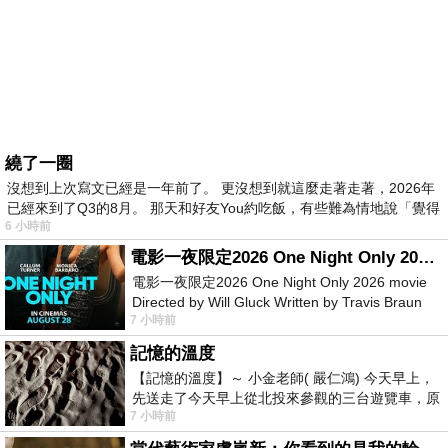
繞了一圈
沒想到上次寫文已經是一年前了。 更沒想到就這麼走著走著，2026年
已經來到了Q3的8月。 那天和好友You約吃飯，有些難為情地說「覺得
6 小時前
電影一夜限定2026 One Night Only 2026 movie
電影一夜限定2026 One Night Only 2026 movie
Directed by Will Gluck Written by Travis Braun
7 小時前
Starring Monica Barbaro
記憶的溫度
【記憶的溫度】～ 小金老師( 嚴仁鴻) 今天早上，
先送走了今天早上從北投來參觀的三台遊覽車，原
7 小時前
以為展場已經差不多要安靜下來，卻發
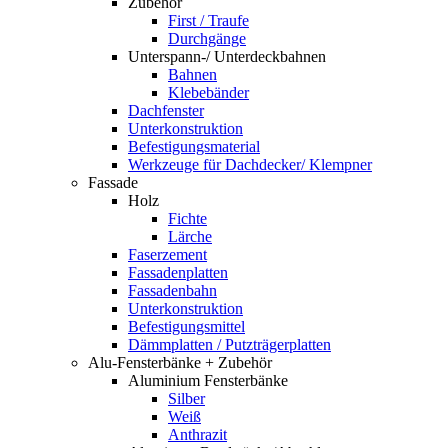
Zubehör
First / Traufe
Durchgänge
Unterspann-/ Unterdeckbahnen
Bahnen
Klebebänder
Dachfenster
Unterkonstruktion
Befestigungsmaterial
Werkzeuge für Dachdecker/ Klempner
Fassade
Holz
Fichte
Lärche
Faserzement
Fassadenplatten
Fassadenbahn
Unterkonstruktion
Befestigungsmittel
Dämmplatten / Putzträgerplatten
Alu-Fensterbänke + Zubehör
Aluminium Fensterbänke
Silber
Weiß
Anthrazit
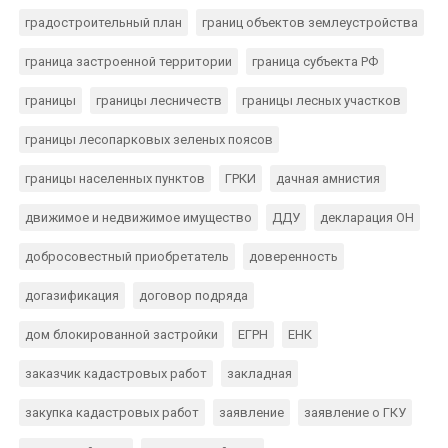
градостроительный план
границ объектов землеустройства
граница застроенной территории
граница субъекта РФ
границы
границы лесничеств
границы лесных участков
границы лесопарковых зеленых поясов
границы населенных пунктов
ГРКИ
дачная амнистия
движимое и недвижимое имущество
ДДУ
декларация ОН
добросовестный приобретатель
доверенность
догазификация
договор подряда
дом блокированной застройки
ЕГРН
ЕНК
заказчик кадастровых работ
закладная
закупка кадастровых работ
заявление
заявление о ГКУ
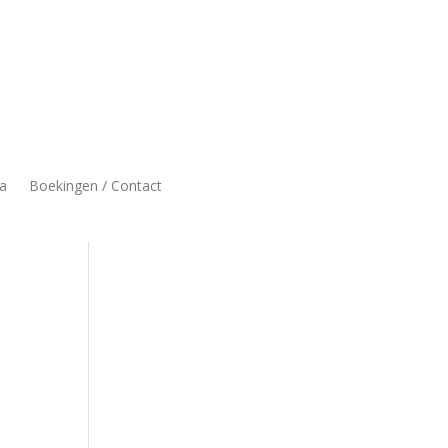
a
Boekingen / Contact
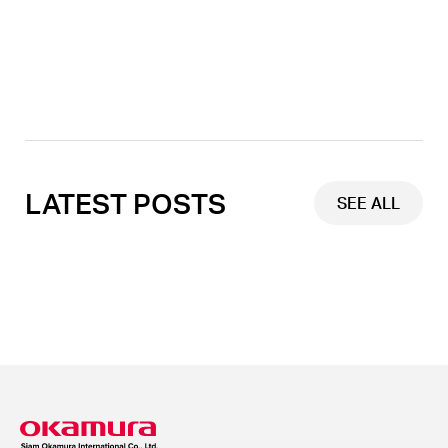
Link
LATEST POSTS
SEE ALL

• Exercise objective
Only the text of the entries belongs in the answer, copied exactly; the pictures stay out.

• Solved problem
繞了一圈
沒想到上次寫文已經是一年前了。 更沒想到就這麼走著走著，2026年
已經來到了Q3的8月。 那天和好友You約吃飯，有些難為情地說「覺得
6 小時前
電影一夜限定2026 One Night Only 2026 movie
電影一夜限定2026 One Night Only 2026 movie
Directed by Will Gluck Written by Travis Braun
7 小時前
Starring Monica Barbaro
記憶的溫度
【記憶的溫度】～ 小金老師( 嚴仁鴻) 今天早上，
先送走了今天早上從北投來參觀的三台遊覽車，原
7 小時前
以為展場已經差不多要安靜下來，卻發
Zubehör
First / Traufe
Durchgänge
Unterspann-/ Unterdeckbahnen
Bahnen
Klebebänder
Dachfenster
Unterkonstruktion
Befestigungsmaterial
Werkzeuge für Dachdecker/ Klempner
Fassade
Holz
Fichte
Lärche
Faserzement
Fassadenplatten
Fassadenbahn
Unterkonstruktion
Befestigungsmittel
Dämmplatten / Putzträgerplatten
Alu-Fensterbänke + Zubehör
Aluminium Fensterbänke
Silber
Weiß
Anthrazit
градостроительный план
границ объектов землеустройства
граница застроенной территории
граница субъекта РФ
границы
границы лесничеств
границы лесных участков
границы лесопарковых зеленых поясов
границы населенных пунктов
ГРКИ
дачная амнистия
движимое и недвижимое имущество
ДДУ
декларация ОН
добросовестный приобретатель
доверенность
догазификация
договор подряда
дом блокированной застройки
ЕГРН
ЕНК
заказчик кадастровых работ
закладная
закупка кадастровых работ
заявление
заявление о ГКУ
a
Boekingen / Contact
Link
LATEST POSTS
SEE ALL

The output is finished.